Ainsi le chemin que nous propose notre Rite est-il balisé d’épreuves, faites de transgressions et de ruptures successives, les sanctions apparaissent et le temple est détruit à plusieurs reprises. Il nous faut à chaque degré nous remettre à l’ouvrage, comprendre non seulement les méfaits d’une ambition démesurée qui voudrait placer l’homme à l’égal d’un Dieu, c’est-à-dire disposer de son pouvoir de décision et de création, mais comprendre également les conséquences de comportements excessifs qui bien qu’ils puissent parfois être profitables à celui qui en est la cause vont cependant rompre l’harmonie de l’ensemble. D’où la méfiance des Dieux à l’égard des hommes et leur volonté d’éprouver le sens de leurs actes avant de leur ouvrir les portes de la connaissance.

Jusqu’ici, le cheminement et les engagements ont un caractère essentiellement personnel et individuel.

A partir du 7ème degré, une nouvelle notion va s’affirmer progressivement, c’est l’engagement pris sur une collectivité. Tout d’abord par le Prévôt et Juge qui doit maintenir la concorde entre les ouvriers et maintenir équilibrés les deux plateaux de la balance qui symbolisent la justice soit l’équité et l’impartialité ; puis l’engagement d’un collectif sur une collectivité avec les cinq intendants des bâtiments au 8ème degré.

L’œuvre d’Hiram semble donc ne plus pouvoir reposer sur un seul homme, et si avec le meurtre du Maître le lien est symboliquement perdu avec la divinité avec le verbe ou encore avec la parole ; la démarche va devoir se poursuivre par une alliance entre des hommes ayant par leurs mérites fait reconnaître leurs qualités.

Ici sont révélés les cinq points de fidélité qui vont désormais guider les pas d’Adonhiram : agir, intercéder, prier, aimer ses F F et les secourir.

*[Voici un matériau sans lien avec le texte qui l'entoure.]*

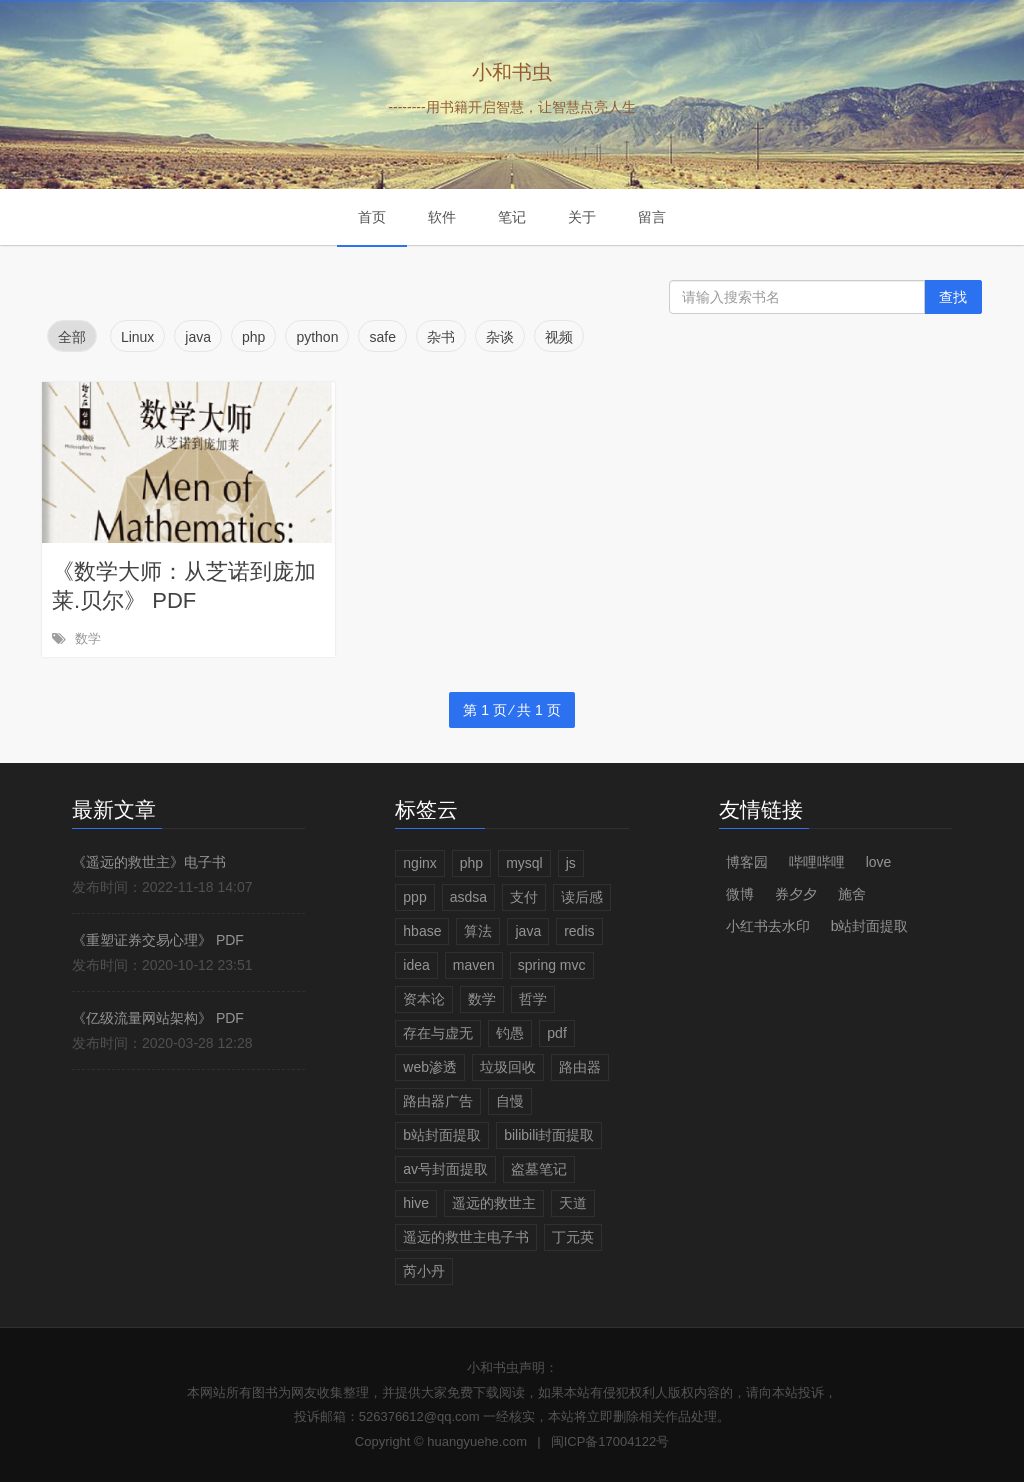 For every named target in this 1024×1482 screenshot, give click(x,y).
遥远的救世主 (494, 1203)
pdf (556, 1033)
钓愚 (510, 1033)
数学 (88, 638)
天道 (573, 1203)
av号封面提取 (445, 1169)
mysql (524, 863)
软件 (442, 217)
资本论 (424, 999)
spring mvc (552, 965)
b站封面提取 (442, 1135)
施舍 (852, 894)
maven (474, 965)
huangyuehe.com (477, 1441)
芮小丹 (424, 1271)
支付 (524, 897)
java (528, 931)
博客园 (747, 862)
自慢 (510, 1101)
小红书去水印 (768, 926)
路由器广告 (438, 1101)
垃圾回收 (508, 1067)
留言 (652, 217)
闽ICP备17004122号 (610, 1441)
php (471, 863)
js (571, 863)
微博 (740, 894)
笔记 (512, 217)
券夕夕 (796, 894)
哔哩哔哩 (817, 862)
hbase (422, 931)
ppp (414, 897)
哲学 (533, 999)
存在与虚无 (438, 1033)
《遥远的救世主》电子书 (149, 862)
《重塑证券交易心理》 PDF (158, 940)
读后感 (582, 897)
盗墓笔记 (539, 1169)
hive (416, 1203)
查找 (953, 297)
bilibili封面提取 (549, 1135)
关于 (582, 217)
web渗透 (430, 1067)
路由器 (580, 1067)
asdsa (468, 897)
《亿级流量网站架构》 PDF (158, 1018)
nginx (419, 863)
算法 (478, 931)
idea (416, 965)
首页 (372, 217)
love (879, 862)
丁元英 (573, 1237)
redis (579, 931)
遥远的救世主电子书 (466, 1237)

Cette alliance entre les F F va se présenter lors de la nomination parmi les intendants des bâtiments de 9 F F chargés de ramener l’un des assassins d’Hiram abif. Nous retrouvons à nouveau l’excès de zèle de Johaben qui tue l’assassin Abiram à l’encontre des instructions de Salomon qui se réservait l’exécution de la sentence et du respect dû au groupe engagé dans une mission commune. Le nombre neuf nous apporte une indication intéressante, il représente l’évolution du ternaire « corps, âme, esprit » en trois niveaux successifs, et le retour à l’unité indiquant la possibilité d’accéder a un plan supérieur. Autrement dit de se rapprocher de la parole, du verbe créateur, du plan divin.

L’étoile qui se présente au dessus de la caverne, la présence du buisson ardent, tout comme le fait de boire à la source indique cette possibilité de se re-lier à nouveau à la divinité.

Malheureusement l’excès de zèle de Johaben va remettre en cause la possibilité offerte par la mission qui lui était confiée et cette opportunité de restaurer l’alliance est à nouveau remise en cause.

Par contre l’alliance entre les F F, unis par l’engagement d’appliquer les cinq points de fidélité, va être réactivée par l’eau de la source ; ce qui conduira les F F à prendre la défense de Johaben devant Salomon. Nous percevons ici que les actions du F, comme ceux du groupe (la loge) sont en interaction et que le comportement de l’un ou des autres influence les progrès de chacun.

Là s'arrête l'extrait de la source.